Exercise prompt: Where does "dirilis" appear in the data? Return each line that holds it.
_ _ _ _
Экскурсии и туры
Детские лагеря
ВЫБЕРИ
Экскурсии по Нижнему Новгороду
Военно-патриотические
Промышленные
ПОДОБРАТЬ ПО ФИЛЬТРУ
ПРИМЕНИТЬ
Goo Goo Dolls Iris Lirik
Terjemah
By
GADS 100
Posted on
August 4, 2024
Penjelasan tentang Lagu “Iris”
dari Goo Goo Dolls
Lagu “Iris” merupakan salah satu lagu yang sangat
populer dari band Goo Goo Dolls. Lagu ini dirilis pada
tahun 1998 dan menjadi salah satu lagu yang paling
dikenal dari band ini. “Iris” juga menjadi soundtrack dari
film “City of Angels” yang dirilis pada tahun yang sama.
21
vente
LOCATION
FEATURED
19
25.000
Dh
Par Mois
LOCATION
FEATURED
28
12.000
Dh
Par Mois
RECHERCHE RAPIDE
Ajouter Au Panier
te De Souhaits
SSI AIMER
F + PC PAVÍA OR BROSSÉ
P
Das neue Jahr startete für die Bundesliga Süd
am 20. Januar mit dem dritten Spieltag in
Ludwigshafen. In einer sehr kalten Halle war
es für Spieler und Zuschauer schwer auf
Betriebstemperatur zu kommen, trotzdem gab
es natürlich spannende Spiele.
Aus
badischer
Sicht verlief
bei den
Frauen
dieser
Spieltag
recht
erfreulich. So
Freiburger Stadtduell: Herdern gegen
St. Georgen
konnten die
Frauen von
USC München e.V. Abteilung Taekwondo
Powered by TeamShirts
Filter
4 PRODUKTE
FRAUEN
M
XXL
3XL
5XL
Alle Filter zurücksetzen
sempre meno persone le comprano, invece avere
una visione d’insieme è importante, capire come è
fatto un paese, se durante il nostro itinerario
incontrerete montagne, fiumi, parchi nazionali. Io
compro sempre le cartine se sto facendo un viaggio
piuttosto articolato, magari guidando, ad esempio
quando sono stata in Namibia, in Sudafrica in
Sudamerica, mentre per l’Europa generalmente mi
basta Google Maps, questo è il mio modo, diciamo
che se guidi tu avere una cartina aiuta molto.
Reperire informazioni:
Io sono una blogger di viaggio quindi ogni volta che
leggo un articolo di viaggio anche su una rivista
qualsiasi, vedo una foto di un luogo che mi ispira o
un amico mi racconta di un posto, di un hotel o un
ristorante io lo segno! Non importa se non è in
_ _ _ _
Solution to this task:
populer dari band Goo Goo Dolls. Lagu ini dirilis pada
film “City of Angels” yang dirilis pada tahun yang sama.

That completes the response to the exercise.